What Prospects don’t tell you
While some things we are aiming to purchase, like groceries when we are hungry, we also purchase many things that aren’t sold to us. We purchase on our own to meet our needs and almost buy without thinking. It’s what TikTok doing to a lot of people, our hidden desires find their way out. Don’t you ever think they watching you? We do think when we are being sold something, and so do our prospects. If you don’t want to do something like a dull assignment, you may think “Can I get somebody who will do my economics homework for me?”, and then you see the ad of a site that offers that service. Will you buy it? Most likely yes. First, we must approach prospects with the understanding that they are unknown entities and there will be natural doubts and questions about our business.
When they are being sold to, there are five key buying decisions that every person makes. These buying decisions are always made, even if the prospect doesn’t fully understand them. Even if the buyer is aware of what decisions are involved, it’s not always clear.
Understanding their decisions when dealing with you will help you get them to say “yes” to all the questions. This will also help you to nurture them through the entire process. So, what are they?

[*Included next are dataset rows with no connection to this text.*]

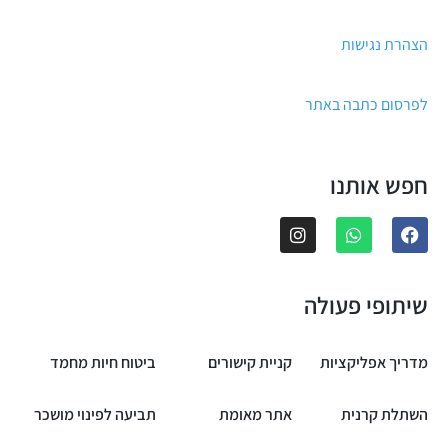
הצהרת נגישות
לפרסום כתבה באתר
חפש אותנו
שיתופי פעולה
מדריך אפליקציות
קניית קישורים
ביטוח חיות מחמד
השתלת קרנית
אתר מאומת
תביעה לפינוי מושכר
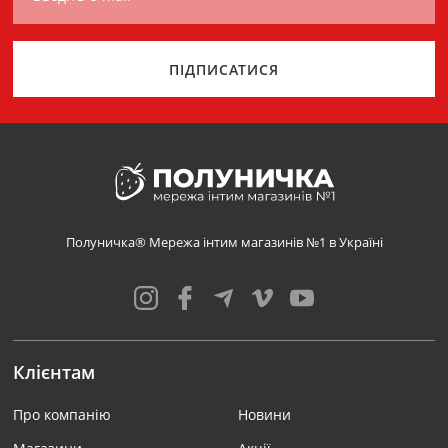
ПІДПИСАТИСЯ
Полуничка® Мережа інтим магазинів №1 в Україні
Клієнтам
Про компанію
Новини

- About you, the salesperson
- About your company
- Information about your product/service
- Concerning the price/value
- The time it takes to buy
Buying Decision 1 – About You, The Salesperson
Prospects’ first impression of you is more important than the product or service that you offer. These are the unspoken concerns – your integrity and your judgement.

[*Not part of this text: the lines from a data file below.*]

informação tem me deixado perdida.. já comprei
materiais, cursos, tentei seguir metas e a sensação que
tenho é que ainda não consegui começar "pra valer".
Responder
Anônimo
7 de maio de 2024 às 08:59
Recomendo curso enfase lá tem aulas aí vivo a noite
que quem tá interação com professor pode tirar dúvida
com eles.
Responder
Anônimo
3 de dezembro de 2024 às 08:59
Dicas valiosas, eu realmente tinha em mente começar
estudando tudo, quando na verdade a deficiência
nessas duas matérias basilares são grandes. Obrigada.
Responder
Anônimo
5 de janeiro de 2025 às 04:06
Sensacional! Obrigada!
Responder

They are looking for integrity and if you truly care about their success. Are you able to understand their business needs?

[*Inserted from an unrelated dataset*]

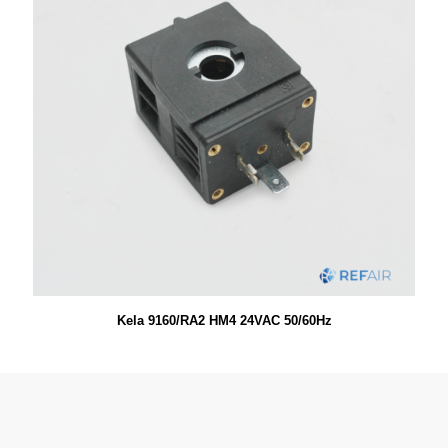
Kela 9160/RA2 HM4 24VAC 50/60Hz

The judge is able to show that what you offer meets the needs and wants of the client. You will be able to answer any questions the prospect may have by knowing more about your company, its market, and the potential customers.
Buying Decision 2 – About Your Company
Clients must trust you and like you. This is largely achieved by you. The prospect still wants to see the company as trustworthy and credible.
They may expect a trusted advisor who is an integral part of their operations to be reliable (handle my orders right).
Buying Decision 3 – About the Product/Service
Prospects are not just deciding whether they want to purchase from you. Prospects want to feel and think, “Does this product/service really meet my needs?”
The prospect has to make a decision between you and two options – There is no action or other options. Alternatives aren’t just companies you might consider direct competitors. A buyer might be considering whether or not they would like to invest the same amount on additional staff or capital.
A larger company may make a purchase. This means that the purchase will be influenced more by other people. No matter how small or large the company is, you must provide enough value to the customer to make it a better choice than others.
Also, reviews can help. Some companies understand that well, you can check Killer Paper reviews to understand what a good reputation is.
Buying Decision 4 – About the Price/Value
The client now has to decide on price but “affordability”, which is the return value of the investment, is what he or she considers.
Your credibility on the first three purchases will determine how much the sale is about value and not the lowest price. It is important to avoid asking the question “So how much does it cost?” until you have established a solid foundation of value.
Buying Decision 5 – The Right Time to Buy
This is more client-controlled. However, if the prospect has a valid reason to be sooner, they should hear from you.
Your prospect may need to make a decision on your offer because of time-sensitive issues. Example: The expiration of a tax credit that makes buying more cost-effective, the discontinuation of an existing product line or a pending, non-negotiable price rise.
It helps sellers and marketers to understand their buyers’ journeys. This helps them in their conversations with prospects.
You don’t want to miss an opportunity to create qualified leads and nurture prospects. Spend some time getting to know your target audience so that you can understand their motivations and help them find the answers they seek.